Investment Proposal
description: Create professional investment proposals for prospective
clients. Covers the firm's approach, proposed allocation, expected
outcomes, and fee structure. Use when pitching new clients or presenting
a new investment strategy. Triggers on "investment proposal", "prospect
presentation", "pitch new client", "proposal for [client]", or "new
client presentation".
Workflow
Step 1: Prospect Context
Gather:
- Prospect name and household details
- Current situation: Existing advisor? Self-directed?

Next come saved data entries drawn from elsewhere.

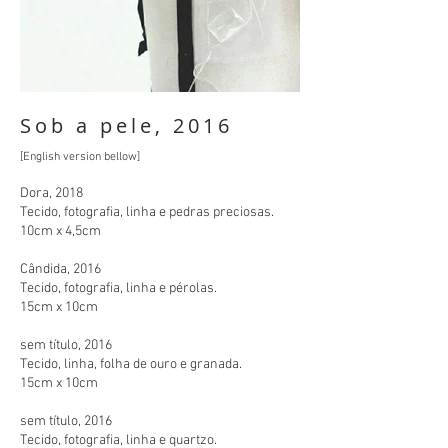
Sob a pele, 2016
[English version bellow]
Dora, 2018
Tecido, fotografia, linha e pedras preciosas.
10cm x 4,5cm
Cândida, 2016
Tecido, fotografia, linha e pérolas.
15cm x 10cm
sem título, 2016
Tecido, linha, folha de ouro e granada.
15cm x 10cm
sem título, 2016
Tecido, fotografia, linha e quartzo.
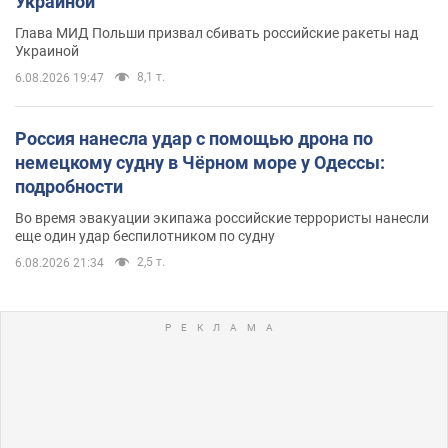
Украиной
Глава МИД Польши призвал сбивать российские ракеты над
Украиной
8,1 т.
6.08.2026 19:47
Россия нанесла удар с помощью дрона по
немецкому судну в Чёрном море у Одессы:
подробности
Во время эвакуации экипажа российские террористы нанесли
еще один удар беспилотником по судну
2,5 т.
6.08.2026 21:34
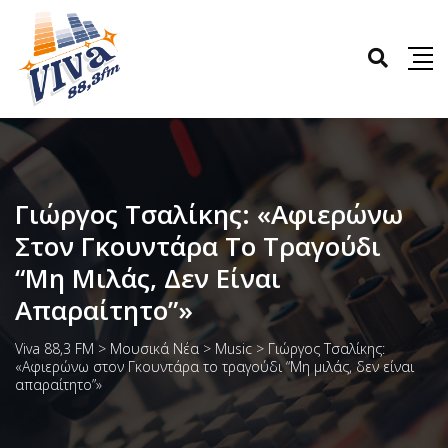
Γιώργος Τσαλίκης: «Αφιερώνω
Στον Γκουντάρα Το Τραγούδι
“Μη Μιλάς, Δεν Είναι
Απαραίτητο”»
Viva 88,3 FM
>
Μουσικά Νέα
>
Music
>
Γιώργος Τσαλίκης:
«Αφιερώνω στον Γκουντάρα το τραγούδι “Μη μιλάς, δεν είναι
απαραίτητο”»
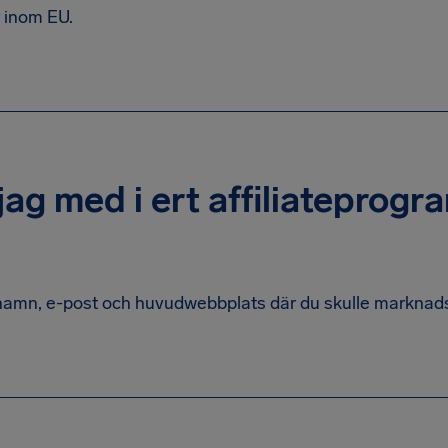
 inom EU.
jag med i ert affiliateprogr
namn, e-post och huvudwebbplats där du skulle marknad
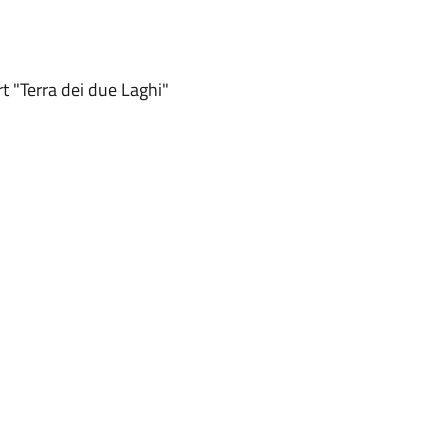
t "Terra dei due Laghi"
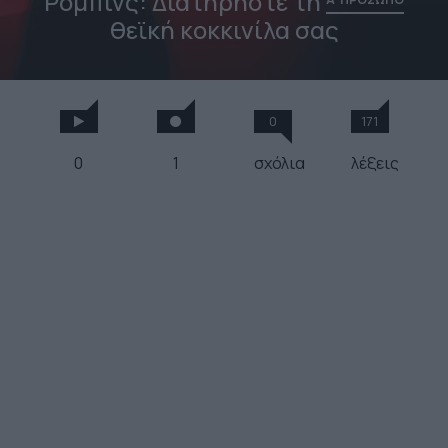
Ρόμπινς: Διατηρήστε τη
θεϊκή κοκκινίλα σας
0
171
0
1
σχόλια
λέξεις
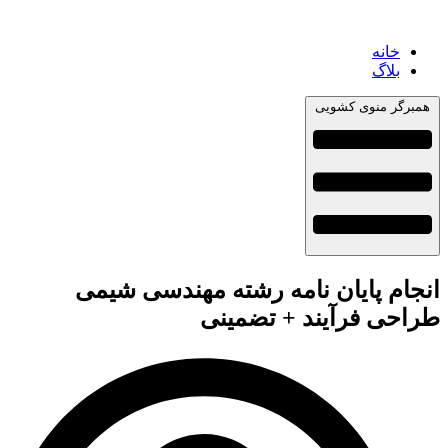
خانه
بلاگ
همبرگر منوی کشویی
انجام پایان نامه رشته مهندسی شیمی
طراحی فرآیند + تضمینی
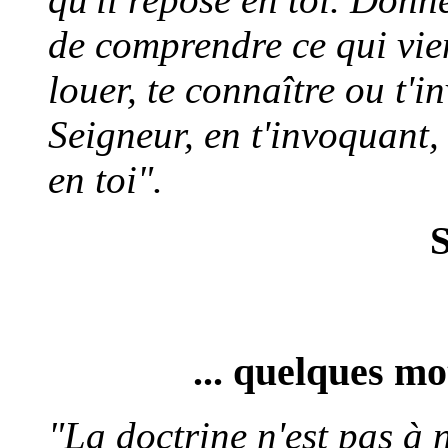
de comprendre ce qui vien
louer, te connaître ou t'i
Seigneur, en t'invoquant, 
en toi".
S
... quelques m
"La doctrine n'est pas à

What prompted the meeting?
- Assets: Estimated AUM, account types, current
holdings (if shared)
- Goals: Retirement, wealth preservation, growth,
income, education, estate
- Risk tolerance: Conservative, moderate, aggressive
(or questionnaire score)
- Constraints: ESG preferences, concentrated stock,
illiquidity needs
- Fee sensitivity: What are they paying now?
- Competition: Who else are they considering?
Step 2: Proposal Structure
I. About Our Firm (1 page)
- Firm overview, history, AUM
- Investment philosophy (in plain English)
- Team bios (relevant to this client)
- Client service model (how often do we meet, who do they call)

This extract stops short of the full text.